■ WORK TO BE COMPLETED
With the images removed, write out every line below exactly.

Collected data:
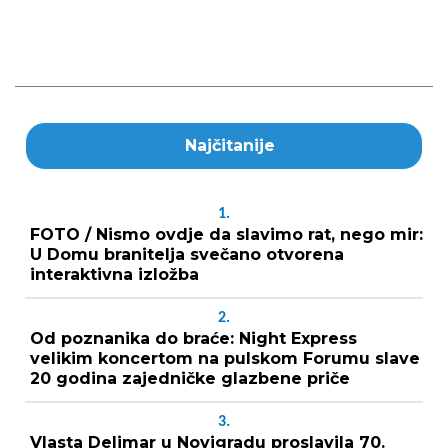
Najčitanije
1.
FOTO / Nismo ovdje da slavimo rat, nego mir:
U Domu branitelja svečano otvorena
interaktivna izložba
2.
Od poznanika do braće: Night Express
velikim koncertom na pulskom Forumu slave
20 godina zajedničke glazbene priče
3.
Vlasta Delimar u Novigradu proslavila 70.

■ YOUR SOLUTION
Najčitanije
1.
FOTO / Nismo ovdje da slavimo rat, nego mir:
U Domu branitelja svečano otvorena
interaktivna izložba
2.
Od poznanika do braće: Night Express
velikim koncertom na pulskom Forumu slave
20 godina zajedničke glazbene priče
3.
Vlasta Delimar u Novigradu proslavila 70.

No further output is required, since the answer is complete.